Running on Widows 7 with MSVS 2010
使用MSVS 2010的寡妇7
I am following this tutorial to understand how to use MPIR library for adding two big integers
我将通过本教程了解如何使用MPIR库来添加两个大整数
I understand this library should help me in adding very big numbers as shown in the program below:
我明白这个图书馆应该帮助我增加非常大的数字,如下图所示:
#include < stdio.h>
#include < stdlib.h>
#include < gmpxx.h>
#include < iostream>
using namespace std;
void main(int argc, char *argv[])
{
mpz_class answer_a = 111111111111111111111111111111111111111111111111;
mpz_class answer_b = 111111111111111111111111111111111111111111111111;
mpz_class answer_c;
answer_c= answer_b + answer_a ;
cout << answer_c<<"\n";
}
But still I get error C2177: constant too big.
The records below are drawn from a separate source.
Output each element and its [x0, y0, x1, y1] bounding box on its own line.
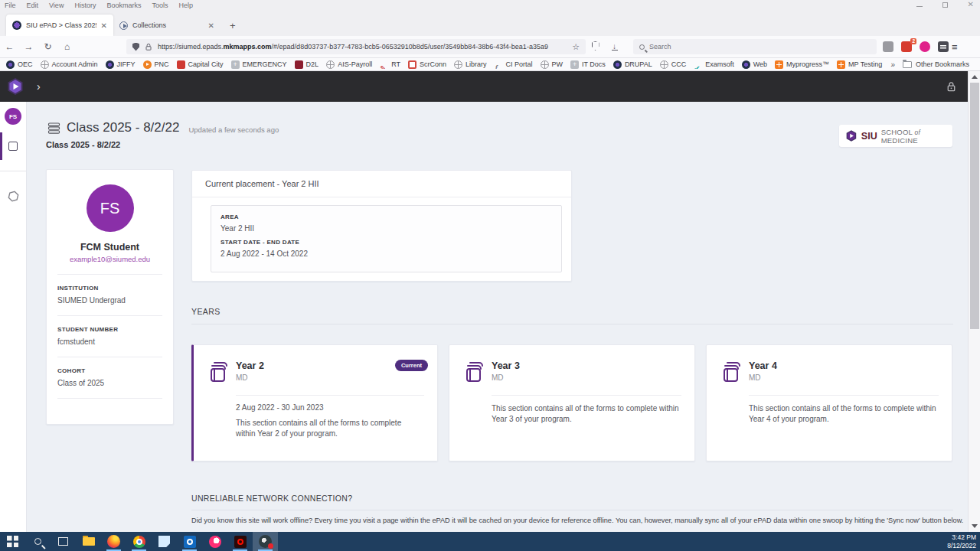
bookmark-item[interactable]: Library	[454, 60, 487, 69]
scrollbar-thumb[interactable]	[970, 83, 979, 329]
sidebar-item-dashboard[interactable]	[0, 131, 26, 161]
extension-pink-icon[interactable]	[920, 41, 930, 52]
tab-close-icon[interactable]: ✕	[101, 21, 107, 30]
extension-dark-icon[interactable]	[938, 41, 949, 52]
firefox-button[interactable]	[101, 532, 126, 551]
bookmark-star-icon[interactable]: ☆	[572, 42, 580, 52]
folder-icon	[83, 537, 95, 546]
url-text: https://siumed.epads.mkmapps.com/#/epad/…	[158, 43, 567, 51]
bookmark-label: PW	[552, 60, 564, 68]
menu-item[interactable]: History	[74, 2, 96, 9]
chrome-icon	[133, 536, 145, 548]
lock-status-icon[interactable]	[946, 80, 957, 93]
bookmark-item[interactable]: Examsoft	[694, 60, 734, 69]
taskbar-search-button[interactable]	[25, 532, 51, 551]
bookmarks-overflow-icon[interactable]: »	[890, 60, 895, 69]
tab-siu-epad[interactable]: SIU ePAD > Class 2025 - 8/2/22 ✕	[6, 15, 113, 36]
notes-app-button[interactable]	[152, 532, 177, 551]
field-label: COHORT	[57, 367, 162, 374]
tab-title: Collections	[132, 21, 204, 29]
bookmark-item[interactable]: DRUPAL	[613, 60, 652, 69]
bookmark-label: Examsoft	[705, 60, 734, 68]
camtasia-button[interactable]	[253, 532, 278, 551]
menu-item[interactable]: Edit	[27, 2, 39, 9]
home-icon[interactable]: ⌂	[57, 41, 77, 52]
taskbar-clock[interactable]: 3:42 PM 8/12/2022	[947, 532, 980, 551]
bookmark-item[interactable]: PW	[541, 60, 564, 69]
menu-item[interactable]: Help	[178, 2, 193, 9]
bookmark-item[interactable]: D2L	[295, 60, 319, 69]
bookmark-item[interactable]: EMERGENCY	[231, 60, 287, 69]
sidebar-avatar[interactable]: FS	[5, 108, 21, 125]
year-card-year4[interactable]: Year 4 MD This section contains all of t…	[706, 344, 952, 461]
url-input[interactable]: https://siumed.epads.mkmapps.com/#/epad/…	[126, 39, 586, 54]
acrobat-button[interactable]	[227, 532, 253, 551]
vertical-scrollbar[interactable]	[968, 71, 980, 532]
clock-time: 3:42 PM	[952, 533, 976, 542]
forward-icon[interactable]: →	[19, 41, 38, 52]
epad-logo-icon[interactable]	[6, 77, 24, 96]
snagit-button[interactable]	[202, 532, 227, 551]
divider	[749, 395, 939, 396]
window-minimize-icon[interactable]	[916, 3, 923, 7]
other-bookmarks-button[interactable]: Other Bookmarks	[903, 60, 969, 68]
bookmark-item[interactable]: AIS-Payroll	[326, 60, 372, 69]
bookmark-item[interactable]: IT Docs	[570, 60, 606, 69]
bookmark-item[interactable]: OEC	[6, 60, 33, 69]
scroll-up-icon[interactable]	[972, 75, 978, 79]
siu-hexagon-icon	[845, 129, 858, 143]
other-bookmarks-label: Other Bookmarks	[916, 60, 969, 68]
window-maximize-icon[interactable]	[942, 2, 948, 8]
bookmark-item[interactable]: Web	[742, 60, 767, 69]
browser-tabbar: SIU ePAD > Class 2025 - 8/2/22 ✕ Collect…	[0, 10, 980, 36]
menu-item[interactable]: Tools	[152, 2, 168, 9]
student-email-link[interactable]: example10@siumed.edu	[47, 255, 173, 263]
windows-taskbar: 3:42 PM 8/12/2022	[0, 532, 980, 551]
scroll-down-icon[interactable]	[972, 524, 978, 528]
pocket-shield-icon[interactable]	[586, 41, 605, 52]
outlook-icon	[184, 536, 196, 548]
refresh-icon[interactable]: ↻	[38, 41, 57, 52]
outlook-button[interactable]	[177, 532, 202, 551]
menu-item[interactable]: Bookmarks	[106, 2, 141, 9]
downloads-icon[interactable]: ↓	[605, 43, 624, 51]
menu-item[interactable]: File	[5, 2, 16, 9]
bookmark-favicon	[660, 60, 668, 69]
bookmark-item[interactable]: Capital City	[177, 60, 224, 69]
bookmark-item[interactable]: CI Portal	[495, 60, 533, 69]
bookmark-item[interactable]: RT	[380, 60, 400, 69]
tab-close-icon[interactable]: ✕	[208, 21, 214, 30]
extension-red-icon[interactable]: 2	[901, 41, 912, 52]
tab-collections[interactable]: Collections ✕	[113, 15, 220, 36]
bookmark-item[interactable]: PNC	[143, 60, 169, 69]
tracking-shield-icon[interactable]	[132, 43, 139, 51]
bookmark-item[interactable]: ScrConn	[408, 60, 446, 69]
search-input[interactable]: Search	[633, 39, 877, 54]
new-tab-icon[interactable]: +	[230, 20, 236, 31]
year-card-year2[interactable]: Year 2 MD Current 2 Aug 2022 - 30 Jun 20…	[191, 344, 438, 461]
extension-grey-icon[interactable]	[883, 41, 893, 52]
task-view-button[interactable]	[51, 532, 76, 551]
file-explorer-button[interactable]	[76, 532, 101, 551]
bookmark-item[interactable]: Account Admin	[41, 60, 98, 69]
current-badge: Current	[395, 360, 428, 371]
menu-item[interactable]: View	[49, 2, 64, 9]
bookmark-item[interactable]: Myprogress™	[775, 60, 829, 69]
start-button[interactable]	[0, 532, 25, 551]
bookmark-label: OEC	[18, 60, 33, 68]
books-icon	[718, 357, 746, 385]
year-card-year3[interactable]: Year 3 MD This section contains all of t…	[449, 344, 695, 461]
sidebar-item-forms[interactable]	[0, 181, 26, 211]
menu-hamburger-icon[interactable]: ≡	[952, 41, 958, 53]
sidebar-expand-icon[interactable]: ›	[37, 80, 41, 93]
bookmark-favicon	[143, 60, 152, 69]
bookmark-favicon	[837, 60, 845, 69]
window-close-icon[interactable]: ✕	[968, 1, 974, 8]
bookmark-item[interactable]: MP Testing	[837, 60, 882, 69]
bookmark-item[interactable]: CCC	[660, 60, 687, 69]
bookmark-label: EMERGENCY	[243, 60, 287, 68]
back-icon[interactable]: ←	[0, 41, 19, 52]
extension-badge: 2	[910, 38, 916, 44]
chrome-button[interactable]	[126, 532, 152, 551]
bookmark-item[interactable]: JIFFY	[106, 60, 136, 69]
Did I misunderstand MPIR ?
但我还是会得到错误C2177:常数太大。我是否误解了MPIR ?
1 个解决方案
#1
4
Such constant is (very likely) too big for standard integer types. You should use char * constructor instead:
对于标准整数类型来说,这样的常量(很可能)太大了。你应该使用char *构造函数代替:
void mpz_class::mpz_class (const char *s)
For example:
例如:
mpz_class answer_a("111111111111111111111111111111111111111111111111");
to make this work you need to include suitable MPIR C++ interface header (notice that <gmpxx.h> is from C++ interface of GNU MP library):
要完成这项工作,您需要包含合适的MPIR c++接口头(请注意
#include <mpirxx.h>
# include < mpirxx.h >
See 12.2 C++ Interface Integers chapter in MPIR documentation for more details.
有关更多细节,请参阅MPIR文档中的12.2 c++接口整数章节。
#1
4
Such constant is (very likely) too big for standard integer types. You should use char * constructor instead:
对于标准整数类型来说,这样的常量(很可能)太大了。你应该使用char *构造函数代替:
void mpz_class::mpz_class (const char *s)
For example:
例如:
mpz_class answer_a("111111111111111111111111111111111111111111111111");
to make this work you need to include suitable MPIR C++ interface header (notice that <gmpxx.h> is from C++ interface of GNU MP library):
要完成这项工作,您需要包含合适的MPIR c++接口头(请注意
#include <mpirxx.h>
# include < mpirxx.h >
See 12.2 C++ Interface Integers chapter in MPIR documentation for more details.
有关更多细节,请参阅MPIR文档中的12.2 c++接口整数章节。